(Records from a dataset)
■ ■ ■

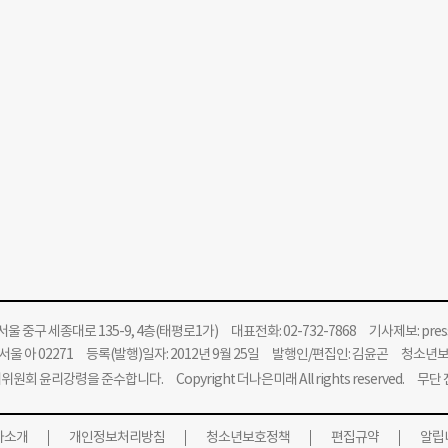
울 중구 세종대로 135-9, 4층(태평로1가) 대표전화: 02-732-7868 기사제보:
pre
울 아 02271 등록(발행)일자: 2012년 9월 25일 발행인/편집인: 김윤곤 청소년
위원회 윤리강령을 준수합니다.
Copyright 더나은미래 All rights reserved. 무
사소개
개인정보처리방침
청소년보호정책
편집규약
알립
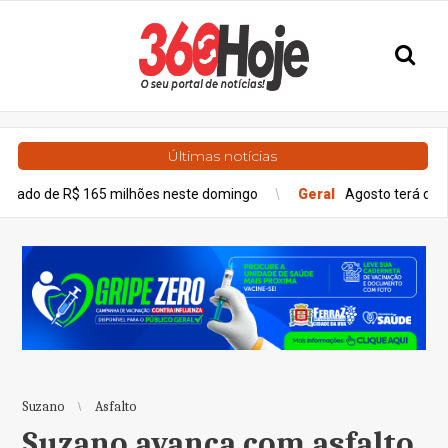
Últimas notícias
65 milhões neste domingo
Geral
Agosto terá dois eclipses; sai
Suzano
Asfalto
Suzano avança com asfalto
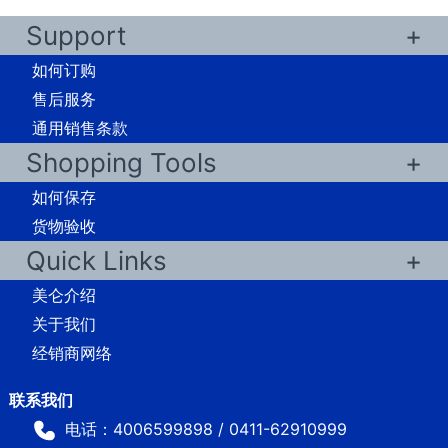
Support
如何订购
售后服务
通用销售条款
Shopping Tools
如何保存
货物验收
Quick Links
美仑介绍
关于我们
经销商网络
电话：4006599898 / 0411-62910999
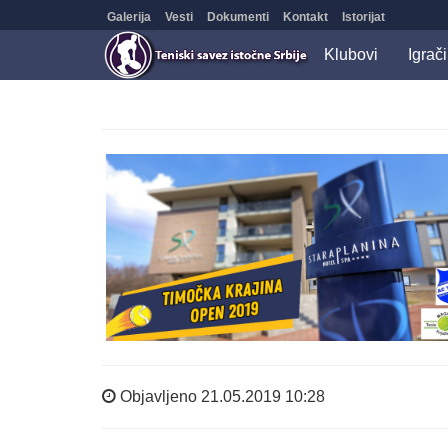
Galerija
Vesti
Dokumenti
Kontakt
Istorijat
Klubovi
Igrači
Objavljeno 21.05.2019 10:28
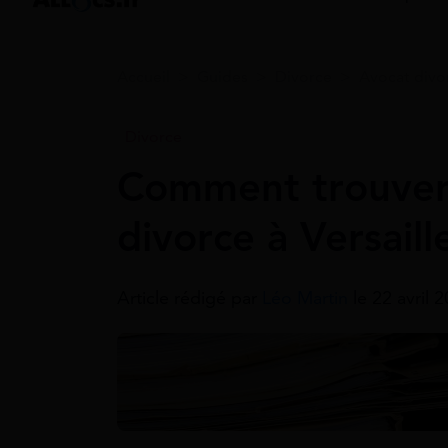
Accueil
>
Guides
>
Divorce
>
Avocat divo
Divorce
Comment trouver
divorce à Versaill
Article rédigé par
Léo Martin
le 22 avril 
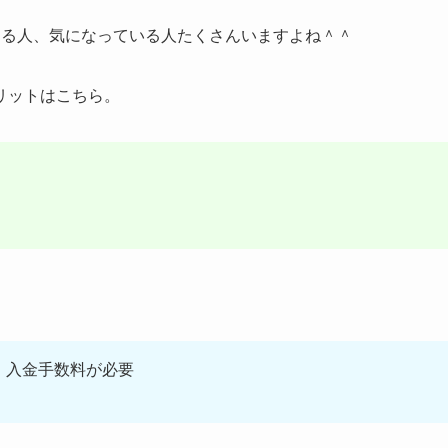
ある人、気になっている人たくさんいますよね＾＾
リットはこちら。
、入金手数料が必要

■ ■ ■

■ **What is needed**
With the pictures excluded, the line containing "Shopping Tools" and every line after it through the end of the data above are to be transcribed exactly, and nothing more.

■ **Exercise output**
Shopping Tools
如何保存
货物验收
Quick Links
美仑介绍
关于我们
经销商网络
电话：4006599898 / 0411-62910999
Galerija
Vesti
Dokumenti
Kontakt
Istorijat
Klubovi
Igrači
Objavljeno 21.05.2019 10:28
Accueil
>
Guides
>
Divorce
>
Avocat divo
Divorce
Comment trouver
divorce à Versaill
Article rédigé par
Léo Martin
le 22 avril 
ある人、気になっている人たくさんいますよね＾＾
リットはこちら。
、入金手数料が必要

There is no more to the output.